Com a parceria de outras organizações que já atuavam na região, como a SOS Pantanal, o grupo conservacionista Panthera e a Associação Civil de Ecoturismo do Pantanal Norte (Aecopan), a Chalana Esperança desenvolveu nos últimos anos materiais educativos, entre eles mini-guias de identificação de fauna e livros infantis que são disponibilizados gratuitamente na região, e trabalhou educação ambiental com crianças ribeirinhas. 

Neste ano, o trabalho voluntário do projeto também foi reconhecido pela Universidade de Cambridge, na Inglaterra, que contemplou o seu programa de formação de professores de escolas públicas de Mato Grosso e Mato Grosso do Sul, “Educação para a Conservação do Pantanal Brasileiro: Promovendo conhecimento e cuidado com a natureza entre as comunidades locais”, com o fundo Sansom Conservation Leadership Alumni (SCLA)

“Eu moro aqui há 22 anos, e ainda não tinha participado de nenhum curso voltado para o meio ambiente. Todos os cursos que eu venho fazendo são sobre alfabetização, sobre práticas pedagógicas, mas o meio ambiente fica sempre muito distante”, conta Karla Daniela, professora da rede pública em Barra do Garças (MT), uma das primeiras docentes a participar do programa de formação da Chalana Esperança.  

Luciana Leite, bióloga fundadora do grupo, acredita que a Chalana Esperança é o ensaio de um mundo onde as mulheres estarão no centro da tomada de decisões para conservar a natureza. Foto: Arquivo/Chalana Esperança.

Em junho deste ano, o grupo esteve de volta a Poconé (MT), portal de entrada do Pantanal Mato-grossense, junto com Ana Thomé, coordenadora do projeto Ser Criança é Natural — iniciativa do Instituto Romã que promove a relação entre criança e natureza —  , dando continuidade ao programa.
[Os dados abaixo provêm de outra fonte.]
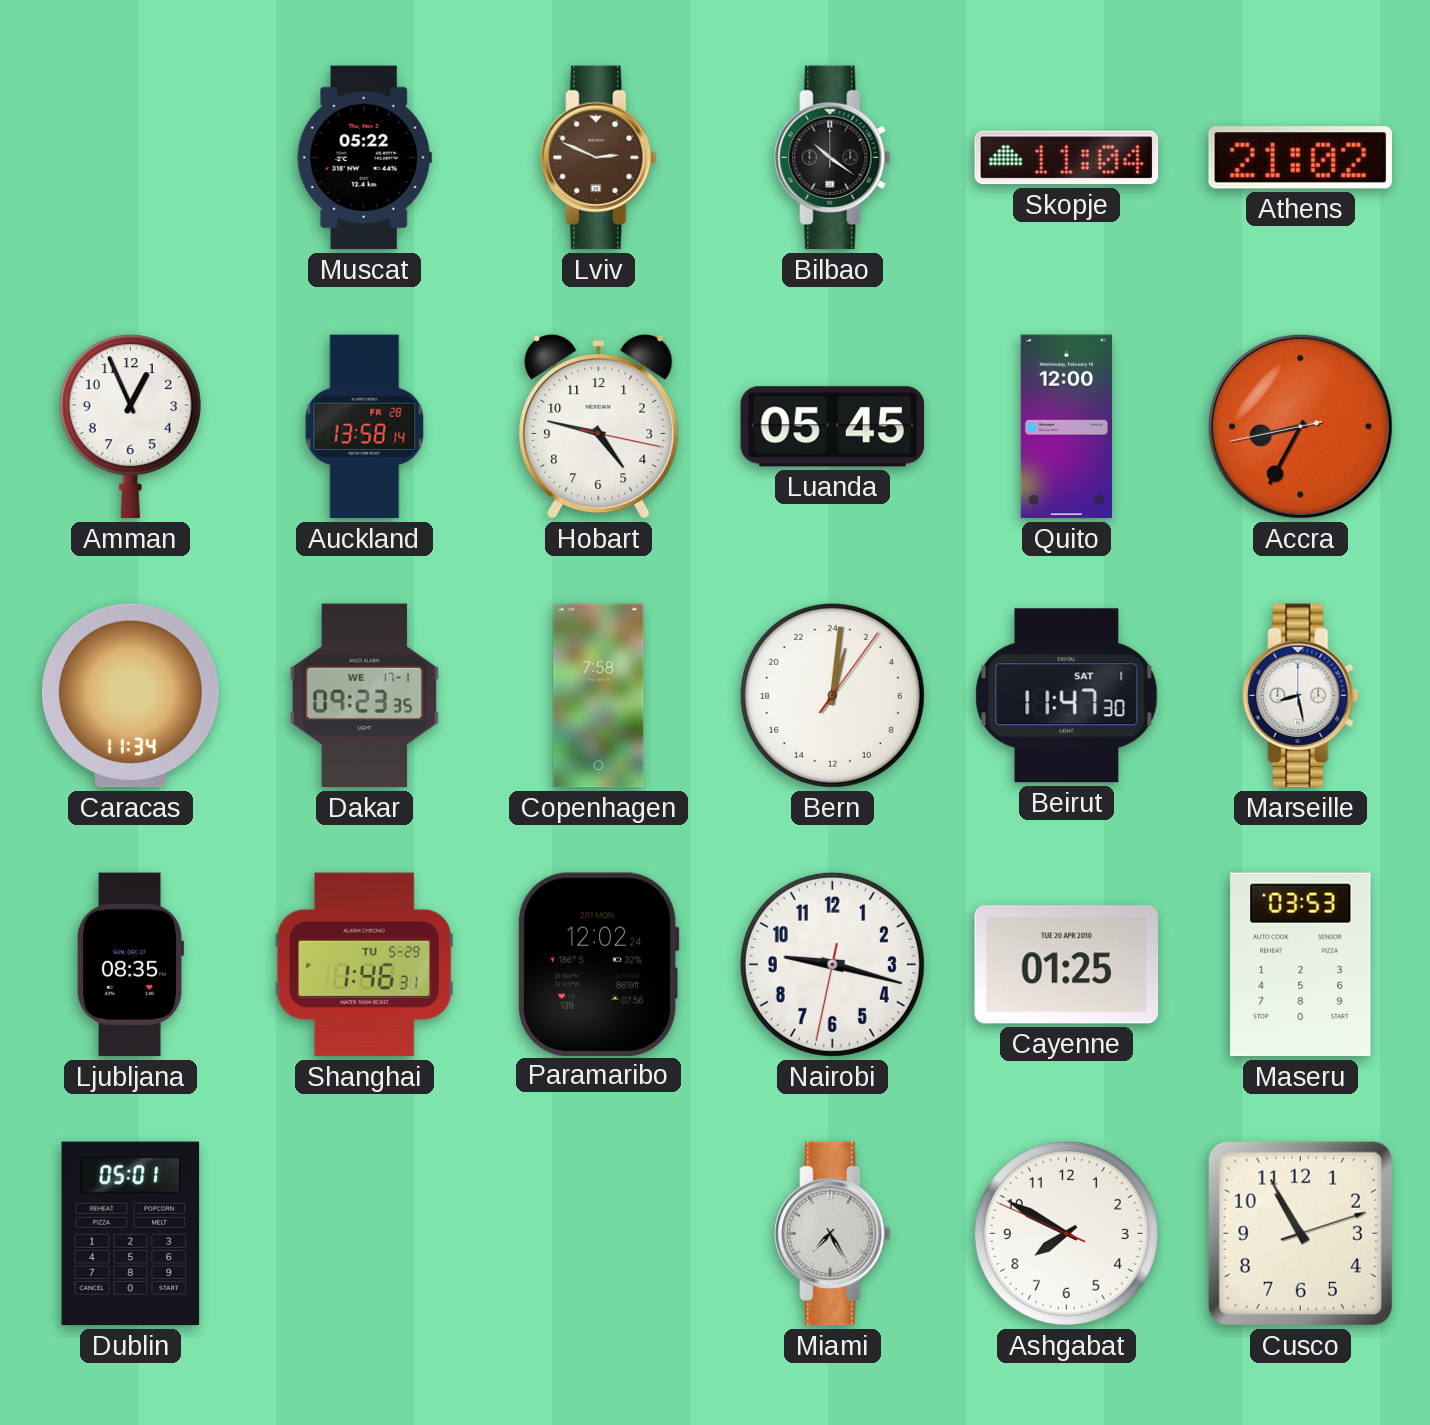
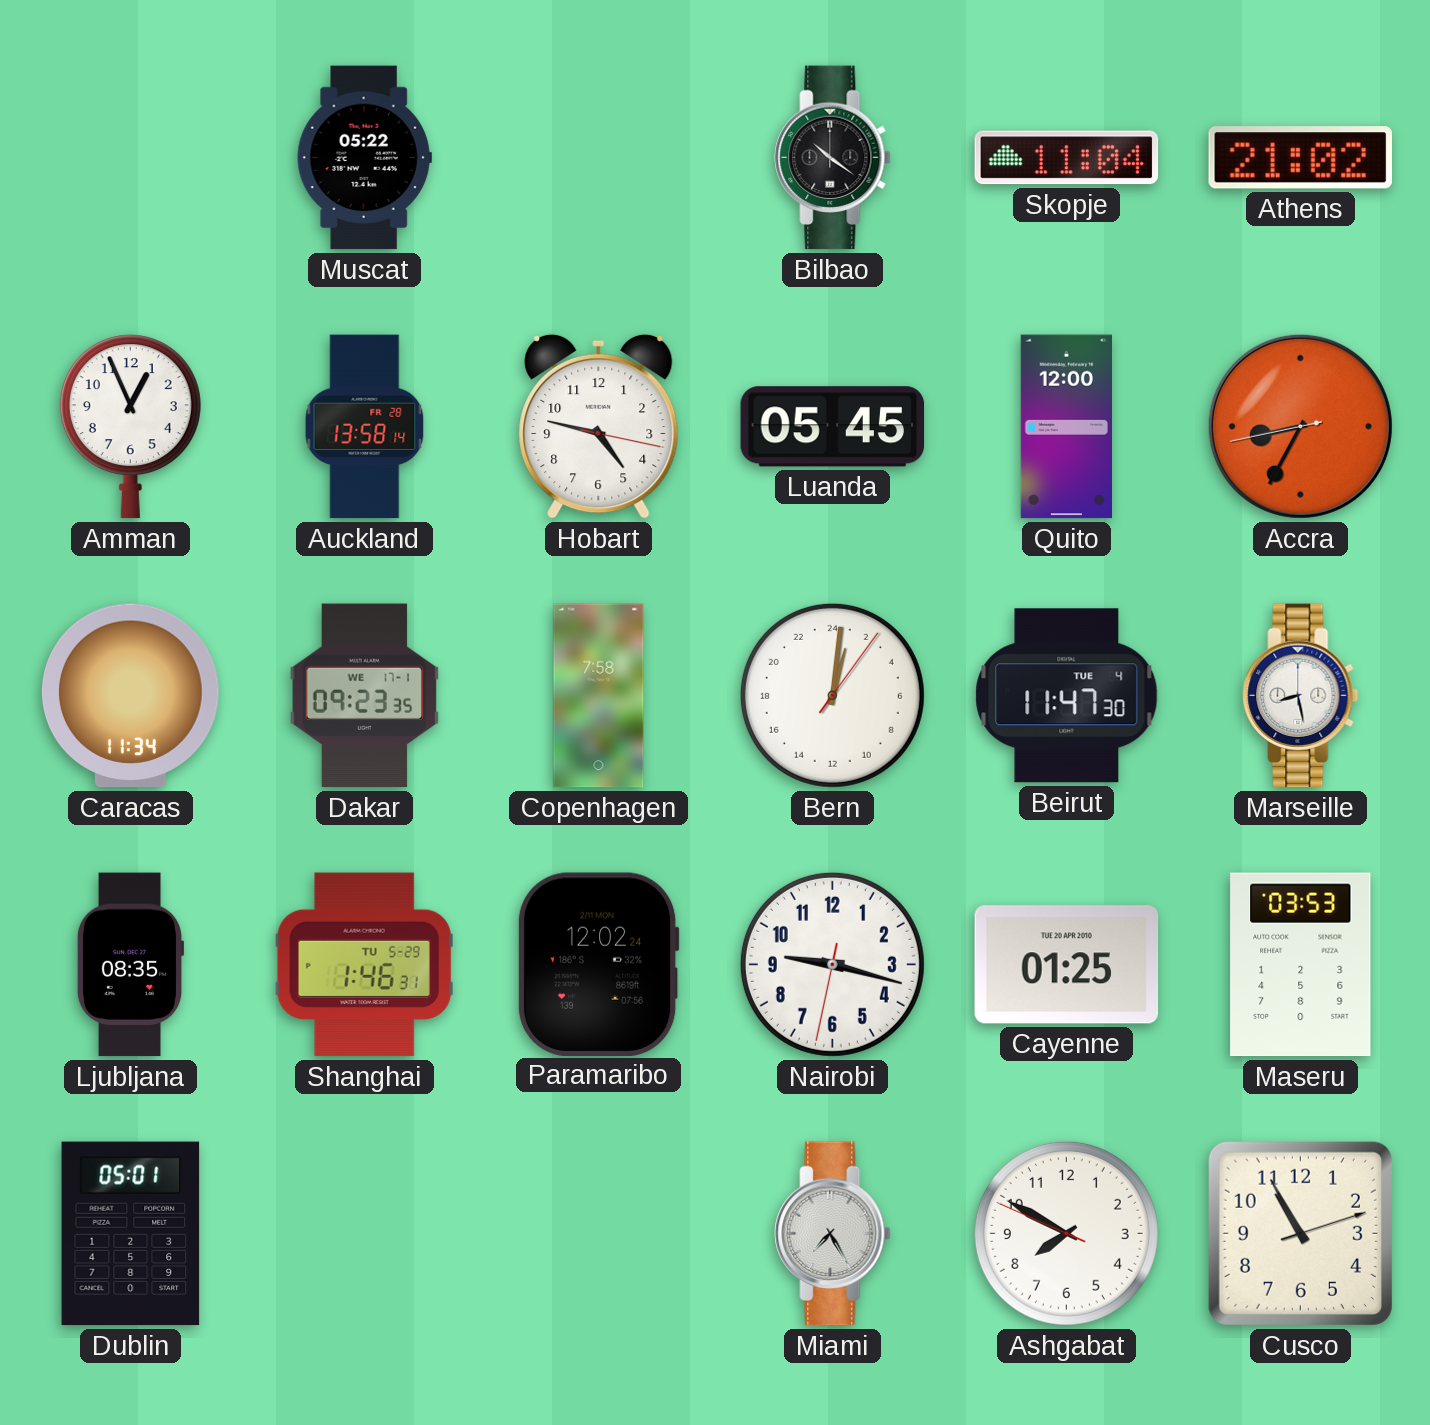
Lviv: 2:49 -> none
Beirut date: SAT 1 -> TUE 4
Na cidade, a Chalana Esperança contou com o apoio da Secretaria Municipal de Educação e do SESC Pantanal. “Esses professores da rede pública de ensino, aprendem junto a nossos biólogos e convidados sobre a biodiversidade do Pantanal, sua importância ecológica e ameaças atuais, fazendo com que este conhecimento chegue, posteriormente, a milhares de crianças para as quais lecionam”, contou  Camila Souto, bióloga que também integra o projeto. 

Planeta compartilhado e desafios

Se por um lado o grupo promove a conservação do bioma, que é considerado um dos mais sensíveis do País, por outro, o seu impacto também pode ser maior, ao mirar na prevenção a catástrofes como a que o Pantanal viveu em 2020. Para Souto, a conservação ambiental promovida pela iniciativa simboliza o compromisso com um planeta cujos recursos são compartilhados por todos. 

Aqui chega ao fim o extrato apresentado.